Today, walking the streets of Parramatta or Burwood, driving down Canterbury Road, or catching a ferry at Meadowbank, I share Herman’s zeal and whip out my iPhone to take a photo – knowing that will be my last chance to make a record, before soulful becomes soulless.
And yet often these new developments seek to use their heritage as a point of difference in their advertising, a veneer of authenticity no matter how thin.
We have always conjured the spirits of the past to present new scenes in history. Just as Napoleon looked to Imperial Rome, and Cromwell invoked the language of the Old Testament, now we satisfy ourselves by wrapping our Metro demolition sites (where entire blocks of Victorian Streetscape have disappeared) with banners that proclaim “rich heritage – always evolving.”
We name our new harbour-side areas after the original inhabitants of this land and then plonk a casino on it, the owners of which then sue because their view towards, you guessed it, a heritage item, may be potentially obscured.
Are our priorities so misaligned?
So what do we do? Some would argue that the best thing to do is to ensure those buildings and places that deserve it are listed.
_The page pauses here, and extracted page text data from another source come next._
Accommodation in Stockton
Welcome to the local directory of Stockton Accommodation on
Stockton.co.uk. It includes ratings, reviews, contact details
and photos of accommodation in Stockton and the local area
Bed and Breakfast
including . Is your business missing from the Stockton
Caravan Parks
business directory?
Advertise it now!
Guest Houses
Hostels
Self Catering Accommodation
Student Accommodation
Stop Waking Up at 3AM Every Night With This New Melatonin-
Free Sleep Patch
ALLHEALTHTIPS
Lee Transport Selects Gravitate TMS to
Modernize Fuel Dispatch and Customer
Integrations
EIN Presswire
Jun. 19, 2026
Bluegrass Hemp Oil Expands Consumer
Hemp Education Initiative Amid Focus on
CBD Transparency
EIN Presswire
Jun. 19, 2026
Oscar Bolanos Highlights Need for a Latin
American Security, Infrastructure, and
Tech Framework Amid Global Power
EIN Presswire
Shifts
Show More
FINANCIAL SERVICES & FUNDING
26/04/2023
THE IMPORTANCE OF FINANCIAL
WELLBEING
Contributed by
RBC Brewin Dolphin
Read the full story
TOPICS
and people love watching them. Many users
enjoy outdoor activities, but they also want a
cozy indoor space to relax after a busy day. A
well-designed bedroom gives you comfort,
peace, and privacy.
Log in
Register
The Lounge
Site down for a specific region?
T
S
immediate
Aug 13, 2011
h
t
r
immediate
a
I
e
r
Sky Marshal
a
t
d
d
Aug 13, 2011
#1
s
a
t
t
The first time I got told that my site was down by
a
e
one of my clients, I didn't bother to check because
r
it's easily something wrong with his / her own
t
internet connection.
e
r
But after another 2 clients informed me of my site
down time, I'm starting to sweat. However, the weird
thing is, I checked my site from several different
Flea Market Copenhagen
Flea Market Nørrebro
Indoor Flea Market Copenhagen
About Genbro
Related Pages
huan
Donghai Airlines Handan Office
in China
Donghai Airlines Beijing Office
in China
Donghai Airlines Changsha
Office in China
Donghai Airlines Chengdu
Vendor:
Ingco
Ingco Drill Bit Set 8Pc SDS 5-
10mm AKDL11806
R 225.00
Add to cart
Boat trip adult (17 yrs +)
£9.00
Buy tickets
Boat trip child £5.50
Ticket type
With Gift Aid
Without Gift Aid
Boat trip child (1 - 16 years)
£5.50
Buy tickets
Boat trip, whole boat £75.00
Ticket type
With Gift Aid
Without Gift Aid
Yet the Art Gallery of NSW, the Royal National Park, the National Art School at Darlinghurst Gaol… these places are not on our State Heritage List. Landscapes? There are just 150 State listings.
But if we have learnt anything from the Notre Dame fire in recent weeks, it is that, in the end, lists, policies, laws… they don’t really matter.
We can write as many studies as we like, and put a building on as many lists as possible, but in the end it is how we treat our heritage that counts.
A building or a tree lends a certain presence, yet it is the intangibility of these losses that is, I believe, cumulatively more damaging.
Our heritage lends authenticity to our cities and towns, our parks and gardens, something only time can provide and that no amount of 3D laser scanning or photographic archival recording can replace.
Our heritage tells us where we have come from, and to those who have eyes to see, it can show us where we are going.
It doesn’t mean being stuck in the past, it means having the past in our future, in a meaningful way.
When the National Trust Awards were instigated 25 years ago they recognised particular achievements in preserving our heritage, but over the years they have become almost a campaign in themselves.
The longer-lasting impact of raising widespread community awareness about the value of our heritage has, if anything, been the true legacy of these awards, and long may it remain the case.
(David Burdon is a Sydney architect and Chair of the 2019 National Trust Heritage Awards judging panel. This is an edited version of a speech he gave at the awards presentation.)